Le food court, la dernière folie lyonnaise

Chaque année depuis quatre ans, un de ces temples culinaires ouvre dans la capitale des Gaules. Un dynamisme qui bouscule la tradition gastronomique des terres de Paul Bocuse. Décryptage d'une tendance qui essaime partout en France.
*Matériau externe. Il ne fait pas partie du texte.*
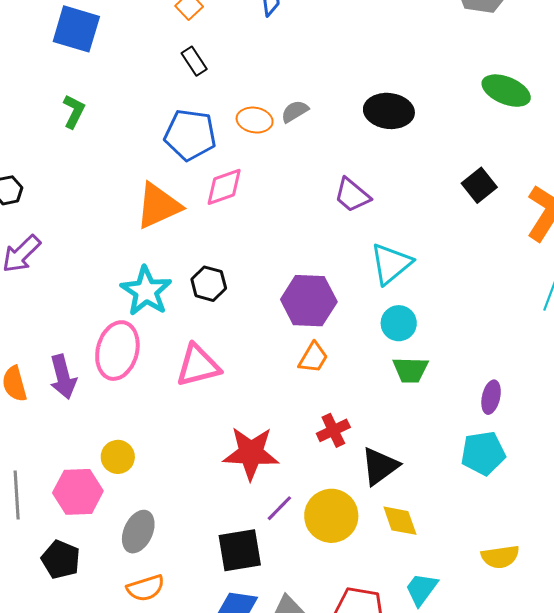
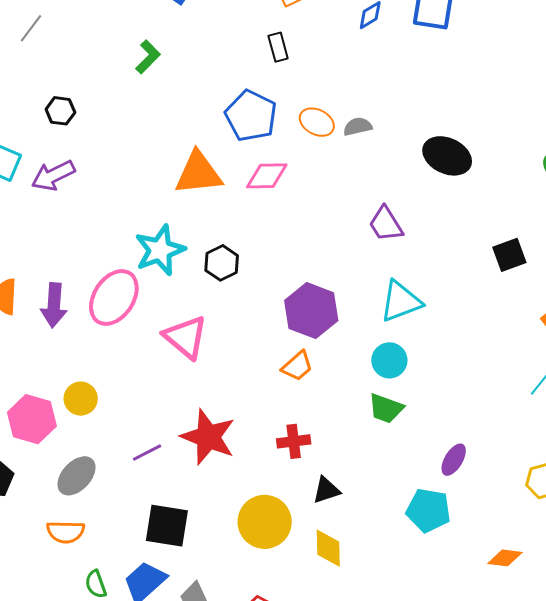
pink triangle: (198, 366) -> (186, 337), turned 36
black triangle: (380, 466) -> (326, 490), size x0.7
purple line: (279, 508) -> (147, 453), moved

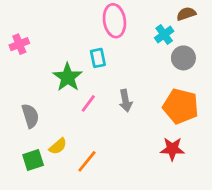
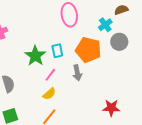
cyan rectangle: (98, 58) -> (57, 51), moved
orange pentagon: (181, 106) -> (88, 50), moved
yellow semicircle: (58, 146) -> (49, 94), moved

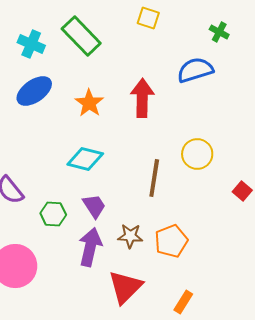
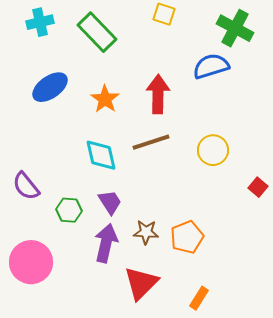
green cross: (219, 32) -> (235, 28), size x1.8
cyan cross: (31, 44) -> (40, 22), moved, turned -36
cyan diamond: (85, 159) -> (101, 155), turned 63
brown line: (154, 178) -> (151, 142), moved, turned 63

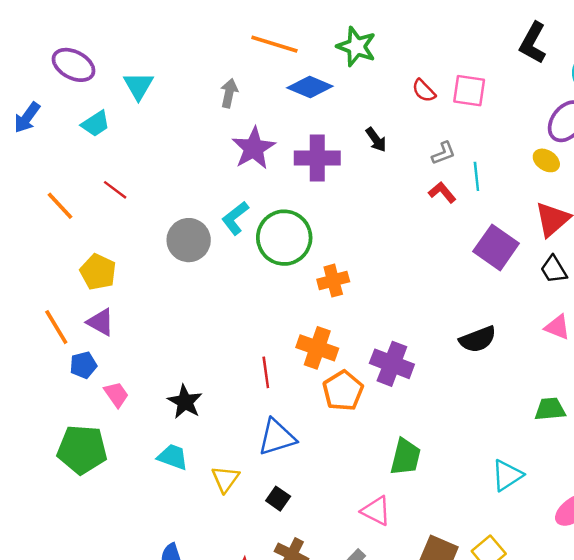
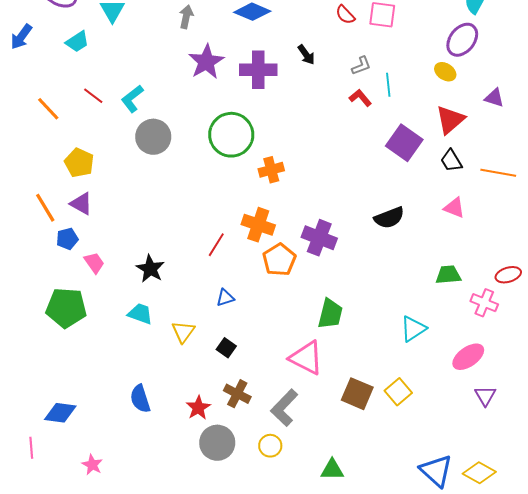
cyan L-shape: (235, 218) -> (132, 99), moved
red line: (266, 372) -> (216, 245), turned 40
blue triangle: (277, 437) -> (225, 298), size x0.6
pink triangle: (376, 511) -> (306, 358), size x1.4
En 2019, Heat s'installe dans l'ancienne Halle Girard, haut lieu de la French Tech.
En 2019, Heat s'installe dans l'ancienne Halle Girard, haut lieu de la French Tech. (Gaetan Clement)

Par Ludovic Bischoff

Publié le 7 mai 2021 à 09:41Mis à jour le 8 mai 2021 à 12:40

Sans fanfare ni tambour, la scène culinaire lyonnaise a amorcé sa mue. Loin des salles bondées des bouchons, loin des cuisines où officient une volée de chefs toqués et étoilés, une révolution de palais s'écrit dans de nouveaux temples de la  bonne bouffe  que l'on nomme, par facilité et par convenance, food courts. Un concept anglo-saxon réunissant, dans un même espace, divers étals devant lesquels le visiteur flâne avant de commander sa pitance. Des carrousels de  fast-food qui, travaillés à la sauce lyonnaise, deviennent des lieux de perdition pour gourmets et gourmands, désireux de ne pas sacrifier la qualité sur l'autel de la diversité. Une conviction et un dynamisme créatif, qui ne laissent aucun doute sur l'envie des jeunes chefs de la ville d'inventer une cuisine populaire, voire « une manière de manger autrement ».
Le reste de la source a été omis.